START Data for this task

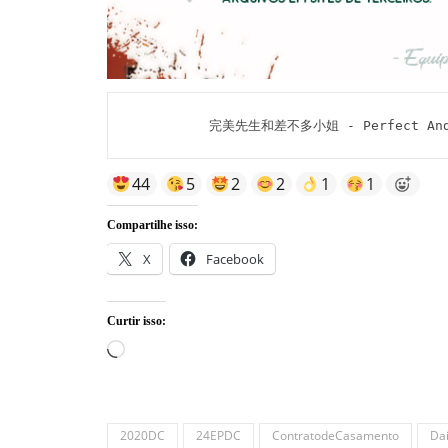
完美先生和差不多小姐 - Perfect And Ca
44
5
2
2
1
1
Compartilhe isso:
X
Facebook
Curtir isso:
Carregando...
2020DC
24EPDC
ContratodeCasamento
Da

END Data for this task

■ **Your goal**
Leave the pictures out and reproduce each record exactly as written.

■ **Exercise answer**
完美先生和差不多小姐 - Perfect And Ca
44
5
2
2
1
1
Compartilhe isso:
X
Facebook
Curtir isso:
Carregando...
2020DC
24EPDC
ContratodeCasamento
Da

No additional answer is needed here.